TASK BRIEF – Beginning with the line below that contains "Identify the location of Avion." and ending with the line that contains "The image size is (1534, 1283).", copy every line exactly. Copy nothing else.

[Records excerpted from a collection]
:::
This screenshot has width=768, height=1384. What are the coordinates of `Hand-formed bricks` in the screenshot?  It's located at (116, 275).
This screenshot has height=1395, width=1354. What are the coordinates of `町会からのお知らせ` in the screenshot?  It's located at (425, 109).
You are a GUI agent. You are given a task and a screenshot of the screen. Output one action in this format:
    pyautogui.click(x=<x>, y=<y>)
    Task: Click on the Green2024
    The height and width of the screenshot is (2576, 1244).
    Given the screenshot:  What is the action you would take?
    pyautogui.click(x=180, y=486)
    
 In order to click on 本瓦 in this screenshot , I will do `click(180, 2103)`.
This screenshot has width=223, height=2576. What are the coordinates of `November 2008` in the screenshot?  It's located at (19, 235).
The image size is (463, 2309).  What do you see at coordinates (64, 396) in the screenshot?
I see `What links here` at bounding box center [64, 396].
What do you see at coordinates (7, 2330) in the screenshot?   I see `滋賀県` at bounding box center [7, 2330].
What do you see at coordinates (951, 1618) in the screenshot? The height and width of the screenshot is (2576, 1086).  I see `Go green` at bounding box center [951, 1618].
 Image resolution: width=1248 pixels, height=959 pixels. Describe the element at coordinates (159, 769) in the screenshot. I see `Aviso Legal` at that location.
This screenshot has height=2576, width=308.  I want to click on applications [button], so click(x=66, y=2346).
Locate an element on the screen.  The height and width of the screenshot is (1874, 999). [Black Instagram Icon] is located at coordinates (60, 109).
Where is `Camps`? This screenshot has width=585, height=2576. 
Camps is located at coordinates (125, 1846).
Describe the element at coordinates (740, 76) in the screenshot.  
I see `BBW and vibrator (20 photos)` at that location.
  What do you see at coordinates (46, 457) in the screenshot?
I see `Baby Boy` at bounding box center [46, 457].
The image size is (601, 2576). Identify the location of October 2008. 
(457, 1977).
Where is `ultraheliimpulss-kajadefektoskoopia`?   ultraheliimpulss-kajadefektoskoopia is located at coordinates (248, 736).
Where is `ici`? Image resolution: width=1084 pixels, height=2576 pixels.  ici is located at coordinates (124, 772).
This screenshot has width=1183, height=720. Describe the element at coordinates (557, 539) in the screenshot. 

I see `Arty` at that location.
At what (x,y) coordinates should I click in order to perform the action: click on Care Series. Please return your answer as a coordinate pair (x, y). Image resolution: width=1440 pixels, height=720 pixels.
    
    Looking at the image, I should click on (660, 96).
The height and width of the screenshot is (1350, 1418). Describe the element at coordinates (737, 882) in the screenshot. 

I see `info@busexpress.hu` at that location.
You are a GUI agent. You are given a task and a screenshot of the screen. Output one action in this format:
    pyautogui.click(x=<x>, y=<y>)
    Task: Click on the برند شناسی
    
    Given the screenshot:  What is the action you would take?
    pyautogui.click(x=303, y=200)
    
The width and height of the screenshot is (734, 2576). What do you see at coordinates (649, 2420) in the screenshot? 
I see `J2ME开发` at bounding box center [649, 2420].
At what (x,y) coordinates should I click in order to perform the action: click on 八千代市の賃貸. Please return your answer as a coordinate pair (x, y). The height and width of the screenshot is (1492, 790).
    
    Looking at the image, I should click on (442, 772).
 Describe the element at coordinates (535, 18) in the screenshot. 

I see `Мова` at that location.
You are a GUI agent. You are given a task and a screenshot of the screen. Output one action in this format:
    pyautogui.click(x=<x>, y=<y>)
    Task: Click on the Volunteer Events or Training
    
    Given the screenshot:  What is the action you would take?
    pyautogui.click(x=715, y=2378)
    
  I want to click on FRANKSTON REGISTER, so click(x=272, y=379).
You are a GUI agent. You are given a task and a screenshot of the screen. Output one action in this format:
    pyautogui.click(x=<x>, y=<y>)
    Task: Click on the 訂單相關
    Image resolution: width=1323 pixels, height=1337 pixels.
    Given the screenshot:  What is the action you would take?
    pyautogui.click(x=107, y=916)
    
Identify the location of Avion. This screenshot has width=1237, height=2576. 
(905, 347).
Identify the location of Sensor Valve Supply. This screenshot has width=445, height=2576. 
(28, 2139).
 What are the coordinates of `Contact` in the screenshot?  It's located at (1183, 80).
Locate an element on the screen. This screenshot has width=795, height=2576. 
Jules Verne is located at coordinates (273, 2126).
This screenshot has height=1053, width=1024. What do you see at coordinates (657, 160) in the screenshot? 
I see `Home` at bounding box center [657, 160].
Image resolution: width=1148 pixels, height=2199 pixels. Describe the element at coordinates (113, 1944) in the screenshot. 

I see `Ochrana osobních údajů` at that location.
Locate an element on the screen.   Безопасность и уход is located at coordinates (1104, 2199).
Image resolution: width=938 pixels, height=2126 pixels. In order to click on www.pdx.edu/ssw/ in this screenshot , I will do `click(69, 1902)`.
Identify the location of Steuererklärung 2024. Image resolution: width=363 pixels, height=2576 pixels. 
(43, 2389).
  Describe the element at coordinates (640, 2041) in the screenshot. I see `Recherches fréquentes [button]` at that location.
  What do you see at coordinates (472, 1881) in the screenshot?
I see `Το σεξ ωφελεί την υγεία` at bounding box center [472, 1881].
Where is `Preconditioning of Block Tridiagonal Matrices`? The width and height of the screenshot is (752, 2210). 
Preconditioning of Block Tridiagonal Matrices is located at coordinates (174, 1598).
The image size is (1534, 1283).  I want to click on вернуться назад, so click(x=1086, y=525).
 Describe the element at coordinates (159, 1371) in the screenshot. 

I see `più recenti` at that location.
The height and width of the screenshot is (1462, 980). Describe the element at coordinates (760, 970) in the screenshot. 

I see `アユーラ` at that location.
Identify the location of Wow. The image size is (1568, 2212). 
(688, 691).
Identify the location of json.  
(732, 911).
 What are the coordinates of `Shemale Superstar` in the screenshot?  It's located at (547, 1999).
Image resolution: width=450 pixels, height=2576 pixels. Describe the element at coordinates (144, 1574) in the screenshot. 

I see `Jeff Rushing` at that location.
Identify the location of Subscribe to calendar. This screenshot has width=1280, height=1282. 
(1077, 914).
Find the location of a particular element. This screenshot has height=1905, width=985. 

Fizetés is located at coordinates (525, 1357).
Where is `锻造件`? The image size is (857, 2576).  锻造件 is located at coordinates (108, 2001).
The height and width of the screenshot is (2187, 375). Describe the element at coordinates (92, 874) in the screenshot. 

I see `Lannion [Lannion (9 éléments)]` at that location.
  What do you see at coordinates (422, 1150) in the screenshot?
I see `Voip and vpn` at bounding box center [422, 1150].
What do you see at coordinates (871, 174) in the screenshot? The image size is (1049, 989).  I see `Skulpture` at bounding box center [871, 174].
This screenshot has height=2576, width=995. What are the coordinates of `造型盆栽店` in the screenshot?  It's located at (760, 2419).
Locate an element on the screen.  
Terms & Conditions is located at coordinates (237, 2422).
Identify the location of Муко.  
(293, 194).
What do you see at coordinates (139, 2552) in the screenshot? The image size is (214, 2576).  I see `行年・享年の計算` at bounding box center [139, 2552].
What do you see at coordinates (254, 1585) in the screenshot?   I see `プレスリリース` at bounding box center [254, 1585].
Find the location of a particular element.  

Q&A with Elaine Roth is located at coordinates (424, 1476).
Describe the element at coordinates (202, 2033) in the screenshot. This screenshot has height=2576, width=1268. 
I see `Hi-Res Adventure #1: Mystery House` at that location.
:::
SOLUTION –
Identify the location of Avion. This screenshot has width=1237, height=2576. 
(905, 347).
Identify the location of Sensor Valve Supply. This screenshot has width=445, height=2576. 
(28, 2139).
 What are the coordinates of `Contact` in the screenshot?  It's located at (1183, 80).
Locate an element on the screen. This screenshot has width=795, height=2576. 
Jules Verne is located at coordinates (273, 2126).
This screenshot has height=1053, width=1024. What do you see at coordinates (657, 160) in the screenshot? 
I see `Home` at bounding box center [657, 160].
Image resolution: width=1148 pixels, height=2199 pixels. Describe the element at coordinates (113, 1944) in the screenshot. 

I see `Ochrana osobních údajů` at that location.
Locate an element on the screen.   Безопасность и уход is located at coordinates (1104, 2199).
Image resolution: width=938 pixels, height=2126 pixels. In order to click on www.pdx.edu/ssw/ in this screenshot , I will do `click(69, 1902)`.
Identify the location of Steuererklärung 2024. Image resolution: width=363 pixels, height=2576 pixels. 
(43, 2389).
  Describe the element at coordinates (640, 2041) in the screenshot. I see `Recherches fréquentes [button]` at that location.
  What do you see at coordinates (472, 1881) in the screenshot?
I see `Το σεξ ωφελεί την υγεία` at bounding box center [472, 1881].
Where is `Preconditioning of Block Tridiagonal Matrices`? The width and height of the screenshot is (752, 2210). 
Preconditioning of Block Tridiagonal Matrices is located at coordinates (174, 1598).
The image size is (1534, 1283).  I want to click on вернуться назад, so click(x=1086, y=525).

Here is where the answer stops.